## Task statement
An exact copy of the data below is needed; please leave out any pictures.

## Provided data
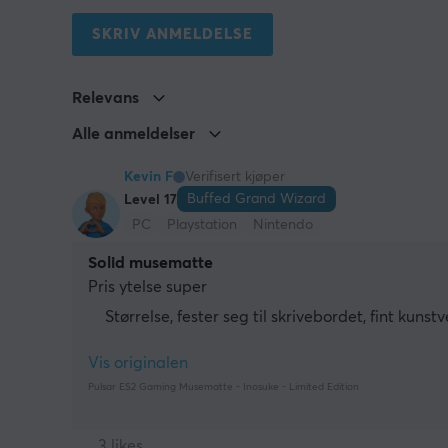
SKRIV ANMELDELSE
Relevans
Alle anmeldelser
Kevin F
Verifisert kjøper
Buffed Grand Wizard
Level 17
PC
Playstation
Nintendo
Solid musematte
Pris ytelse super
Størrelse, fester seg til skrivebordet, fint kunstv
Vis originalen
Pulsar ES2 Gaming Musematte - Inosuke - Limited Edition
3 likes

## Task result
SKRIV ANMELDELSE
Relevans
Alle anmeldelser
Kevin F
Verifisert kjøper
Buffed Grand Wizard
Level 17
PC
Playstation
Nintendo
Solid musematte
Pris ytelse super
Størrelse, fester seg til skrivebordet, fint kunstv
Vis originalen
Pulsar ES2 Gaming Musematte - Inosuke - Limited Edition
3 likes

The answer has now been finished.